Currently git does not keep track of empty directories.  Even though 
there have been proposals to fix this, it is far beyond the scope of 
your project to implement the handling of empty directories.  The 
question is whether your format definition *forbids* the presence of 
empty directories in the index file (in the interest of definiteness, 
and it might make the reader implementation a little bit simpler, but it 
imposes a constraint on the writer).  Obviously empty directories, even 
if present, mustn't have an effect on the SHA1 of the trees containing them.

>> Directory entry
>> ===============
>>
>> * "4-byte number of entries in the index that is covered by the tree
>>    this entry represents."  What does this include?
>>    Files/directories/both?  Recursive or non-recursive?
>
> This is from the cache-tree.
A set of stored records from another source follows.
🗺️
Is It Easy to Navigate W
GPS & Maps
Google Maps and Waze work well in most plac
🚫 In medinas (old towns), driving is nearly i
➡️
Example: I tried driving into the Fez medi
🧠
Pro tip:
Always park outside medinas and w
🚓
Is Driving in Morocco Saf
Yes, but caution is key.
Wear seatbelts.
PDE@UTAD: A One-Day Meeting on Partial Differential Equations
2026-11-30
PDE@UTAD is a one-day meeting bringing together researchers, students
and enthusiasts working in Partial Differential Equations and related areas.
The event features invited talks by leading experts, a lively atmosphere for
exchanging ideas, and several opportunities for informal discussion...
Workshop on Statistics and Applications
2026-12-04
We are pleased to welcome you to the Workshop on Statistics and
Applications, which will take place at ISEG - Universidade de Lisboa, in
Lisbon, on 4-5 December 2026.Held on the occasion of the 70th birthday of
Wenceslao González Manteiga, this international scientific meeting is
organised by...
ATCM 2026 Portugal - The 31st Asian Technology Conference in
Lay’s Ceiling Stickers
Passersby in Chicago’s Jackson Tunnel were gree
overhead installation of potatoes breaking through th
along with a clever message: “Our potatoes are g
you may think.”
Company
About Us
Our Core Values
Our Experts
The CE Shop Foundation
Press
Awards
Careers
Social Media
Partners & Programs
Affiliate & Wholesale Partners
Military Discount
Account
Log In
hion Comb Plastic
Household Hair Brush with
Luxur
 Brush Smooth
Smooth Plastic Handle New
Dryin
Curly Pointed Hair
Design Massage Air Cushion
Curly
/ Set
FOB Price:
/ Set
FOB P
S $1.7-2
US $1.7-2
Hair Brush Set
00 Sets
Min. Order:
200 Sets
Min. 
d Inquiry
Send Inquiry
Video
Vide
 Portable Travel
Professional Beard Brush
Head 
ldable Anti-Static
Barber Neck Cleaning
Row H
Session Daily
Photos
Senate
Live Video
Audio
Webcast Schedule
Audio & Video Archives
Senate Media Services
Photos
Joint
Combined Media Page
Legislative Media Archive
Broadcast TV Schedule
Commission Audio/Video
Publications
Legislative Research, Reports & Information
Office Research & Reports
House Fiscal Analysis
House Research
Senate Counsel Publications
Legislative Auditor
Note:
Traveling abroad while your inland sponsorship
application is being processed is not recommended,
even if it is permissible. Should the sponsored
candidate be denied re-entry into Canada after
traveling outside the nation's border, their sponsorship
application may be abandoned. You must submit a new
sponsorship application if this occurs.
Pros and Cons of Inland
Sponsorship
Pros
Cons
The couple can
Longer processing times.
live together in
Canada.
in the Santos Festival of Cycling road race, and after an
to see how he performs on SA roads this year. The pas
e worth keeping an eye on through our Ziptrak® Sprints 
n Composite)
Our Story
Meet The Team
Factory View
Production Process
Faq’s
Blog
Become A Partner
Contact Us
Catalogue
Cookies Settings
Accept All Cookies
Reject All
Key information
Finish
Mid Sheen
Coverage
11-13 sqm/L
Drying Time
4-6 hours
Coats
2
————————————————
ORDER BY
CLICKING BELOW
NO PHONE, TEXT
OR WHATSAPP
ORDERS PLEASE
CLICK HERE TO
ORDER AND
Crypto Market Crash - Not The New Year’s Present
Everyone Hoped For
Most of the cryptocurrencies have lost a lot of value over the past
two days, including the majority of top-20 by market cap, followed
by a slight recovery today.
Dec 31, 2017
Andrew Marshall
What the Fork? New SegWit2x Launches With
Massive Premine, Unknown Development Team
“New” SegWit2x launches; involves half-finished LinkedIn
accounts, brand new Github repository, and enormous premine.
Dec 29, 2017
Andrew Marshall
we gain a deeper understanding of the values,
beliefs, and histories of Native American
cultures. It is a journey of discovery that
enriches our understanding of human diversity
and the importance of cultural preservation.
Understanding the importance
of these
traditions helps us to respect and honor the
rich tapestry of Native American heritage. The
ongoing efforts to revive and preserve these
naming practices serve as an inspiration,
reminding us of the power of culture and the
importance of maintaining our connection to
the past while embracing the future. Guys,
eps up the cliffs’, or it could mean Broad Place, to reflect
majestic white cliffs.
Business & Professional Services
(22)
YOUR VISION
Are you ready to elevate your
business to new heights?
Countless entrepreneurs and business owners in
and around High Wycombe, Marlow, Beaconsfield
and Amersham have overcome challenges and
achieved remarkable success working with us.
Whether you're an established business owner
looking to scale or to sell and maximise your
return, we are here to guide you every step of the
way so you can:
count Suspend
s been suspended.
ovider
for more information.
I'm not sure but I think it includes both
> files and directories, recursively.

Please figure this out for the final spec.

>> File entry
>> ==========
>> [...]
>
>> * Are file entries sorted by entire path or only by the basename?
>
> They are sorted by the basename, in the respective block of their
> directories.
> Example: paths: a/a a/z b/b
> File entries in the index:
> a ...
> z ...
> b ...

OK, so in other words, the file entries of all files in a directory (not 
including files in subdirectories) are stored contiguously, sorted by 
basename.  (The thing that wasn't immediately clear is whether files 
from subdirectories are intermingled with those of the parent directory.)

>> Flat loading
>> ============
>>
>> * I found the explanation pretty incomprehensible.  Perhaps some
>>    pseudo-code would make it clearer?
>> [...]
> [...] I have changed the flat loading in the documentation,
> hope it's more understandable now.

Maybe it's just be, but I still don't think it is very clear.  Here is 
version fbf8add1b026:

> == Flat loading
>
> Since internally git expects and works with lexicografic ordering,
> a simple linear scan throught the subdirectories doesn't give
> the right internal sorting. To achieve the right internal sorting
> the loading will be done in the following way:
>
> 1. Start with the root directory, and read also the name of the
>   first subdirectory (=next directory in the list).
>
> 1a. Use the next directory (the one against which the filenames
>   were checked previously), and read the next directory name,
>   to check the files against.
>
> 2. Check the stack if the element at the top is < then the current
>   directoryname.
>
>   If it's < then current directory name, add files from the stack
>     to the entry list, until the file name is > then the
>     directory name.
>
> 2. While filename < directoryname add the filenames to the entry
>   list
>
> 3. Add the rest of the files to a stack.
>
> 4. Continue with 1a, if there are more directories left.
>
> 5. Add the rest of the files from the stack to the end of the
>   entry list.

Aside from the fact that there are two number (2)s,

* What does "Use the next directory (the one against which the filenames 
were checked previously)" mean?  What does it mean to "use a directory"? 
  Does it mean to recurse into the directory?  Is the stack preserved 
passed down to the recursive function calls, or does each level of the 
recursion have its own stack?  What does "against which the filenames 
were checked previously" mean (there are no filenames mentioned in the 
earlier steps)?

* You talk about a stack, and "Add the rest of the files to a stack". 
But when you retrieve entries from a stack, they come out in reverse 
order.  So are you imagining that each element of the stack is an array 
of file entries?  Or do you push the files onto the stack in reverse 
order?  Or do you really mean a queue rather than a stack?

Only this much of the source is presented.